The expansion to Thailand is part of the company's plan to spend about 25 billion baht in Southeast Asia over the next four years. In that time, it hopes to develop 20 hotels in Thailand. Of those, 60 percent will be the three-star Tulip Inn, 35 percent the four-star Golden Tulip and 5 percent the five-star Royal Tulip.

There are four confirmed projects in the initial stage, including two Tulip Inn hotels in Bangkok at Sukhumvit Soi 4 and another one in Chao Phraya Riverside, one Golden Tulip Resort in Samui and a Tulip Inn Patong in Phuket.

Another 14 are under discussion, including in Suvarnabhumi Airport, he said. Mr van Ogtrop said secondary growth locations would be Pattaya, Chon Buri and Rayong, where several industries are based.

Hotels will be developed under three models:

  • management contract model,
  • leasing model and
  • acquisition model in which it looks for local partners.

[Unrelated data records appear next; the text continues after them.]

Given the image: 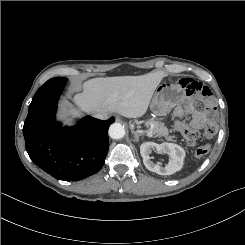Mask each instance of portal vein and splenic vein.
I'll list each match as a JSON object with an SVG mask.
<instances>
[{
	"instance_id": "obj_1",
	"label": "portal vein and splenic vein",
	"mask_w": 245,
	"mask_h": 245,
	"mask_svg": "<svg viewBox=\"0 0 245 245\" xmlns=\"http://www.w3.org/2000/svg\"><path fill=\"white\" fill-rule=\"evenodd\" d=\"M148 137H153L152 131L149 129L146 131Z\"/></svg>"
}]
</instances>
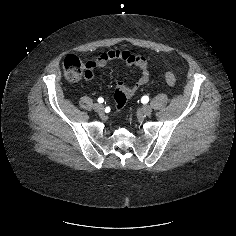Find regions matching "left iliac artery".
I'll return each instance as SVG.
<instances>
[{
    "label": "left iliac artery",
    "mask_w": 236,
    "mask_h": 236,
    "mask_svg": "<svg viewBox=\"0 0 236 236\" xmlns=\"http://www.w3.org/2000/svg\"><path fill=\"white\" fill-rule=\"evenodd\" d=\"M142 101L145 102V103L148 102L149 101V97L148 96H143L142 97Z\"/></svg>",
    "instance_id": "44dca946"
}]
</instances>
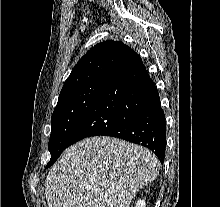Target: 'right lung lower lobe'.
<instances>
[{"mask_svg": "<svg viewBox=\"0 0 220 207\" xmlns=\"http://www.w3.org/2000/svg\"><path fill=\"white\" fill-rule=\"evenodd\" d=\"M98 135L142 145L164 161L165 115L142 60L105 80L92 107L70 137L69 146Z\"/></svg>", "mask_w": 220, "mask_h": 207, "instance_id": "98d812e1", "label": "right lung lower lobe"}]
</instances>
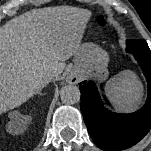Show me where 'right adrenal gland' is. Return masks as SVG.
<instances>
[{"mask_svg": "<svg viewBox=\"0 0 151 151\" xmlns=\"http://www.w3.org/2000/svg\"><path fill=\"white\" fill-rule=\"evenodd\" d=\"M37 94H39V95H41V96H43L44 94L43 93H41V92H38Z\"/></svg>", "mask_w": 151, "mask_h": 151, "instance_id": "2a0ac1e0", "label": "right adrenal gland"}]
</instances>
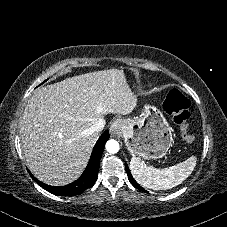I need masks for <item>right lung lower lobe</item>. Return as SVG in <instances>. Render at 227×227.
Returning a JSON list of instances; mask_svg holds the SVG:
<instances>
[{
	"label": "right lung lower lobe",
	"mask_w": 227,
	"mask_h": 227,
	"mask_svg": "<svg viewBox=\"0 0 227 227\" xmlns=\"http://www.w3.org/2000/svg\"><path fill=\"white\" fill-rule=\"evenodd\" d=\"M109 139V132L105 131L100 138L98 139L90 158V161L80 176V178L73 183H70L66 186L55 187L44 184L38 181L30 172L29 174L40 185L43 189L47 190L48 192L61 195V196H74L77 194L82 193L84 190L91 188L96 181L99 171L100 159L103 153V149L105 146L106 141Z\"/></svg>",
	"instance_id": "obj_1"
}]
</instances>
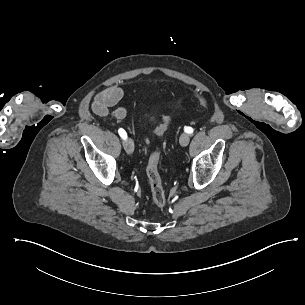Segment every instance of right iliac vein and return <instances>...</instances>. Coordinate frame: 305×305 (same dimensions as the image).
Returning <instances> with one entry per match:
<instances>
[{
    "instance_id": "obj_1",
    "label": "right iliac vein",
    "mask_w": 305,
    "mask_h": 305,
    "mask_svg": "<svg viewBox=\"0 0 305 305\" xmlns=\"http://www.w3.org/2000/svg\"><path fill=\"white\" fill-rule=\"evenodd\" d=\"M123 145L128 154H133L134 143H133L132 139L128 138L126 141H123Z\"/></svg>"
}]
</instances>
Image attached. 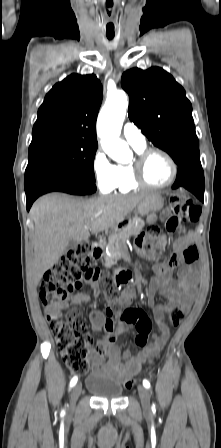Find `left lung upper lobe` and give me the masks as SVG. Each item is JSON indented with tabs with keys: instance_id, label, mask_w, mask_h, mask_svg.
I'll use <instances>...</instances> for the list:
<instances>
[{
	"instance_id": "5c2ea615",
	"label": "left lung upper lobe",
	"mask_w": 221,
	"mask_h": 448,
	"mask_svg": "<svg viewBox=\"0 0 221 448\" xmlns=\"http://www.w3.org/2000/svg\"><path fill=\"white\" fill-rule=\"evenodd\" d=\"M121 84L130 97V121L179 169L201 164L192 105L182 86L159 67L130 69L123 73Z\"/></svg>"
}]
</instances>
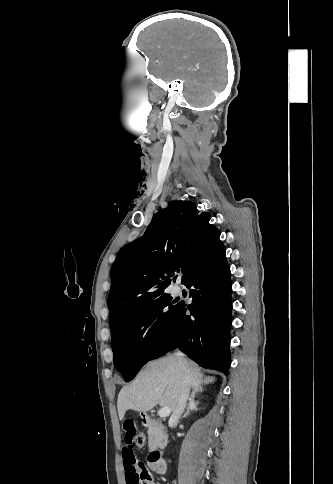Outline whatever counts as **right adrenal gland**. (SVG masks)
<instances>
[{
  "label": "right adrenal gland",
  "instance_id": "1",
  "mask_svg": "<svg viewBox=\"0 0 333 484\" xmlns=\"http://www.w3.org/2000/svg\"><path fill=\"white\" fill-rule=\"evenodd\" d=\"M198 392L199 391H193L191 393V395L189 397V403H188V406H187V410L184 413V415L182 416V418H186L190 414L191 411L199 410V408H198L199 402L195 401V396ZM200 392H202V390Z\"/></svg>",
  "mask_w": 333,
  "mask_h": 484
}]
</instances>
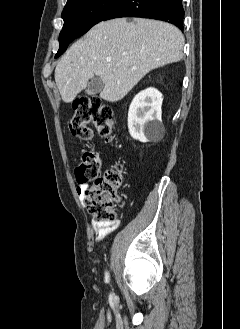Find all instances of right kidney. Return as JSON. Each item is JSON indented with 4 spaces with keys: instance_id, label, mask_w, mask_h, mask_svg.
I'll return each mask as SVG.
<instances>
[{
    "instance_id": "right-kidney-1",
    "label": "right kidney",
    "mask_w": 240,
    "mask_h": 329,
    "mask_svg": "<svg viewBox=\"0 0 240 329\" xmlns=\"http://www.w3.org/2000/svg\"><path fill=\"white\" fill-rule=\"evenodd\" d=\"M162 94L155 88L139 92L128 112V129L133 139L146 143L164 134L161 106Z\"/></svg>"
}]
</instances>
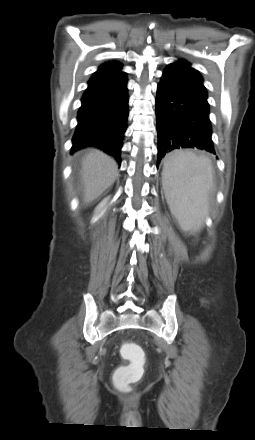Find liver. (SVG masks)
Here are the masks:
<instances>
[{
  "label": "liver",
  "instance_id": "1",
  "mask_svg": "<svg viewBox=\"0 0 255 440\" xmlns=\"http://www.w3.org/2000/svg\"><path fill=\"white\" fill-rule=\"evenodd\" d=\"M118 175L116 161L97 149L90 150L82 160L81 181L84 202L90 203L109 188Z\"/></svg>",
  "mask_w": 255,
  "mask_h": 440
}]
</instances>
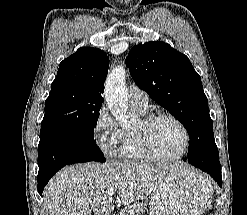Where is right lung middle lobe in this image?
Returning <instances> with one entry per match:
<instances>
[{
  "mask_svg": "<svg viewBox=\"0 0 247 215\" xmlns=\"http://www.w3.org/2000/svg\"><path fill=\"white\" fill-rule=\"evenodd\" d=\"M101 105L102 101L77 96L69 89L50 92L45 101L40 138L65 131L94 141V127Z\"/></svg>",
  "mask_w": 247,
  "mask_h": 215,
  "instance_id": "right-lung-middle-lobe-1",
  "label": "right lung middle lobe"
}]
</instances>
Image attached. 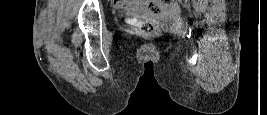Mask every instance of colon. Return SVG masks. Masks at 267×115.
<instances>
[{"label":"colon","mask_w":267,"mask_h":115,"mask_svg":"<svg viewBox=\"0 0 267 115\" xmlns=\"http://www.w3.org/2000/svg\"><path fill=\"white\" fill-rule=\"evenodd\" d=\"M150 8L153 12L158 13V7L161 5H167L173 0H150ZM136 32L143 37H153L160 33L159 27L152 22L141 21L136 26Z\"/></svg>","instance_id":"5ec220e1"}]
</instances>
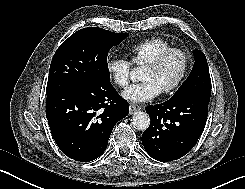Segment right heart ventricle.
<instances>
[{"instance_id": "obj_1", "label": "right heart ventricle", "mask_w": 245, "mask_h": 189, "mask_svg": "<svg viewBox=\"0 0 245 189\" xmlns=\"http://www.w3.org/2000/svg\"><path fill=\"white\" fill-rule=\"evenodd\" d=\"M171 45L160 37H151L133 43L127 48L126 55L131 64L144 66L160 52L170 48Z\"/></svg>"}]
</instances>
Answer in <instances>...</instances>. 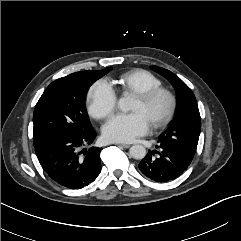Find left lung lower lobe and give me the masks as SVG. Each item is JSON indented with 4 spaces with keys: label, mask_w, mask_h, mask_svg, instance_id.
<instances>
[{
    "label": "left lung lower lobe",
    "mask_w": 241,
    "mask_h": 241,
    "mask_svg": "<svg viewBox=\"0 0 241 241\" xmlns=\"http://www.w3.org/2000/svg\"><path fill=\"white\" fill-rule=\"evenodd\" d=\"M157 150L148 151L138 167L149 179L155 182H167L182 175L191 162L186 160L172 147L158 143Z\"/></svg>",
    "instance_id": "1"
}]
</instances>
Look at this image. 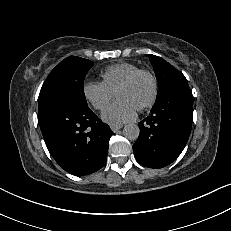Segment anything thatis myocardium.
<instances>
[{"mask_svg": "<svg viewBox=\"0 0 231 231\" xmlns=\"http://www.w3.org/2000/svg\"><path fill=\"white\" fill-rule=\"evenodd\" d=\"M140 76H147L152 84V91L151 95L148 98V100L142 104L137 110L138 111H144L152 107L158 97V92H159V85H158V80L155 76V74L148 70V69H138L132 74H130L121 84L117 87L115 91V95L117 92L123 88L131 86Z\"/></svg>", "mask_w": 231, "mask_h": 231, "instance_id": "f54148a6", "label": "myocardium"}]
</instances>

Mr van Ogtrop said the company is also currently in talks with Thailand's two largest real-estate development companies for a business joint venture, one of which was a listed company and another which was a private company.

The deal is expected to be officially announced in the near future.

"We decided to enter the (Southeast Asian) market as we saw lots of room for growth and the market is not saturated yet. And there are not many international brands on the segment," Mr van Ogtrop said. "The best marketing strategy is to multiply property to get your brand out."

He said the need for branded properties was increasing.

Travel behaviour is changing with tourists in the region preferring to select hotels by themselves.

Hans Kennedie, chief executive, said Asia offered healthy growth potential in the hotel segment due to its large population, solid GDP growth and high influx of travellers.

Target guests will be domestic travellers, with a 50:50 proportion of business and leisure travellers.

Within a couple of years, the company aimed to become one of Thailand's top hotel brands on par with Amari, Dusit and Centara, Mr Kennedie said.